Records from a collection:
────────────────

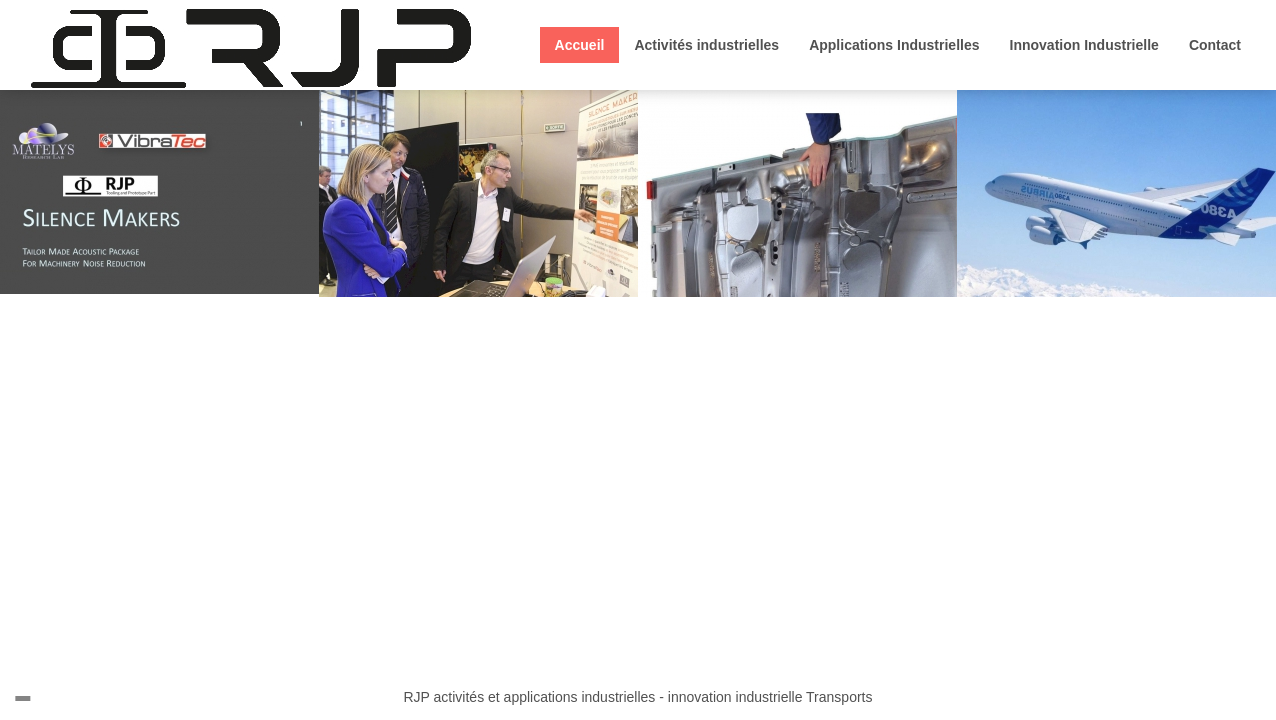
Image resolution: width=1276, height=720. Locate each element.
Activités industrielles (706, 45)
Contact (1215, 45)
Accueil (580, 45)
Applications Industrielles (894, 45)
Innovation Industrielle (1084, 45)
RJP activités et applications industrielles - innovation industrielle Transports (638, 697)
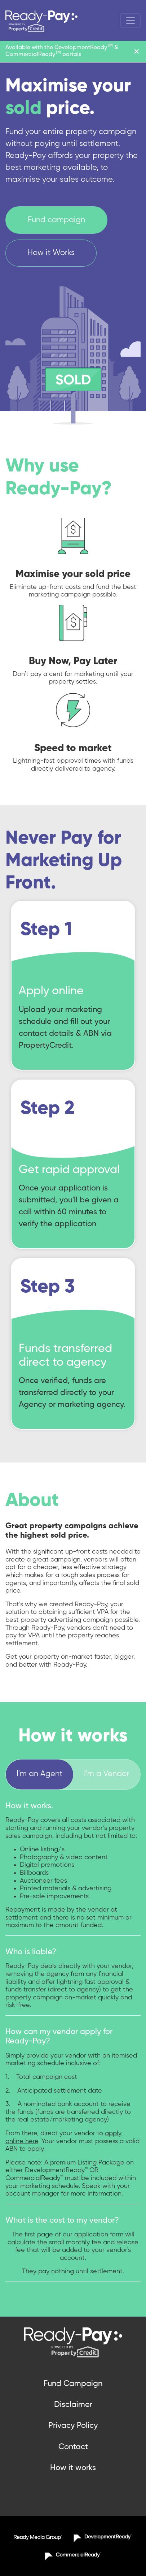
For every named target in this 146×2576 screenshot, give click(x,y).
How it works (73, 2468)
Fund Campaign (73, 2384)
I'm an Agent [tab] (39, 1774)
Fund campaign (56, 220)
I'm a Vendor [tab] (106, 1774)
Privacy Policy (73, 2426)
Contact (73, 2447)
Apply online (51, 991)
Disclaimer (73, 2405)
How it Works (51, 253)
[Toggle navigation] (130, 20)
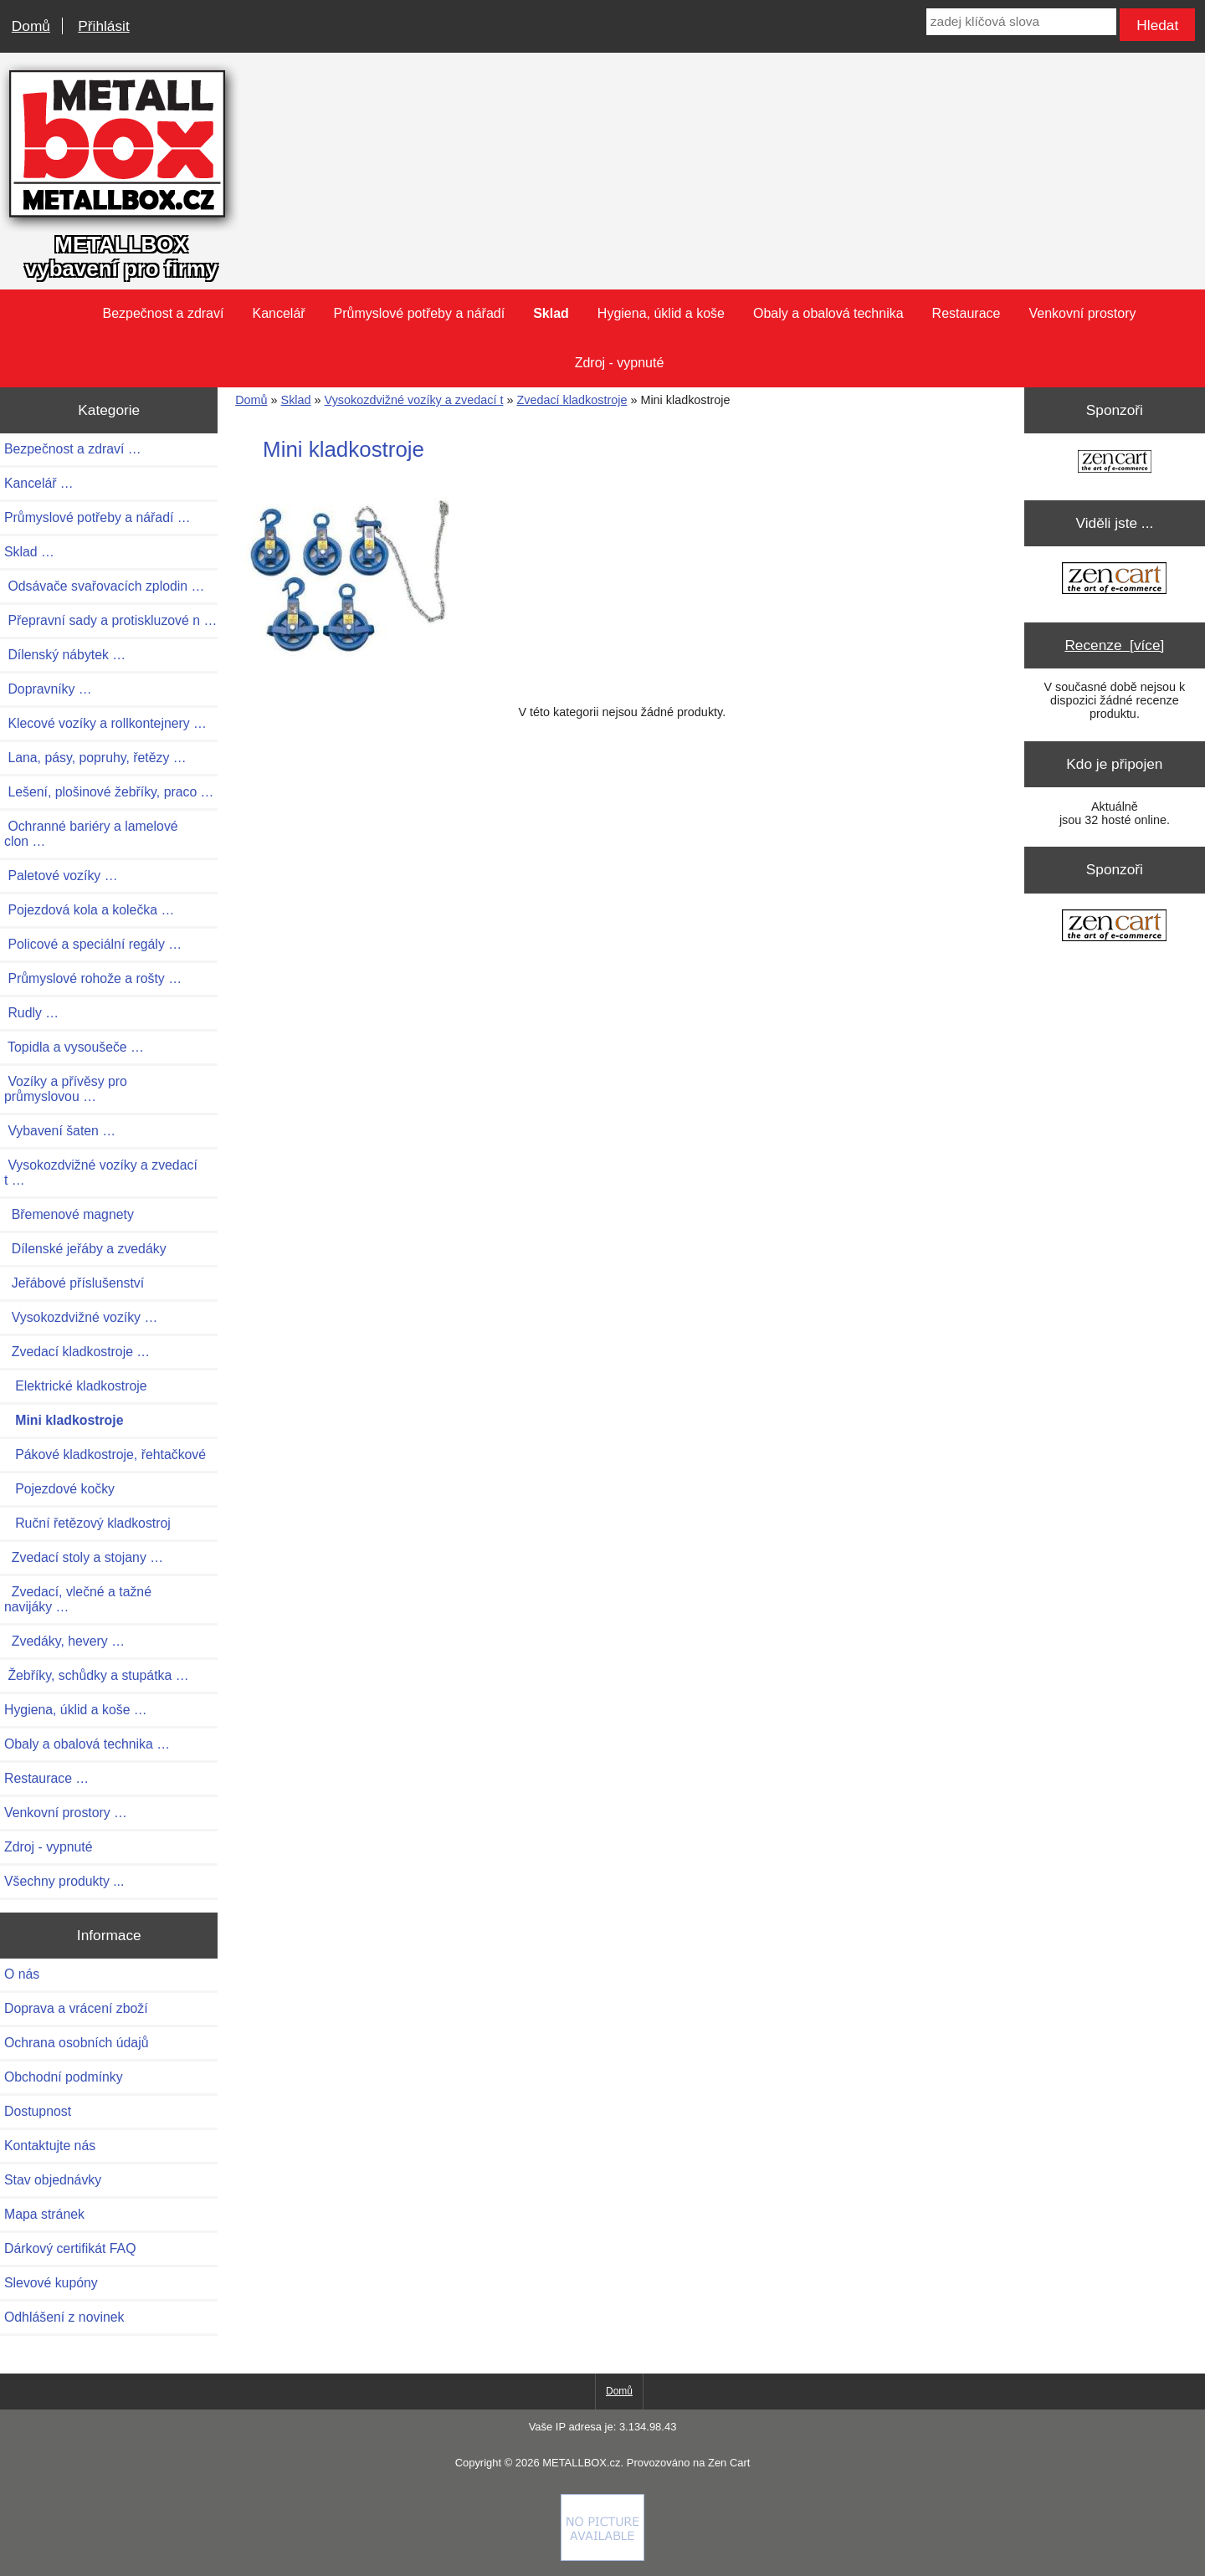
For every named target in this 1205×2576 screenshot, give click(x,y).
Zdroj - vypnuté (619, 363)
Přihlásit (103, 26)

────────────────

▸ **Exercise details**
All pictures must be left out. Reproduce exactly the lines from the one containing "How it works (73, 2468)" to the final line of the entries.

▸ **Answer to the exercise**
How it works (73, 2468)
Fund Campaign (73, 2384)
I'm an Agent [tab] (39, 1774)
Fund campaign (56, 220)
I'm a Vendor [tab] (106, 1774)
Privacy Policy (73, 2426)
Contact (73, 2447)
Apply online (51, 991)
Disclaimer (73, 2405)
How it Works (51, 253)
[Toggle navigation] (130, 20)
For every named target in this 1205×2576 screenshot, give click(x,y).
Zdroj - vypnuté (619, 363)
Přihlásit (103, 26)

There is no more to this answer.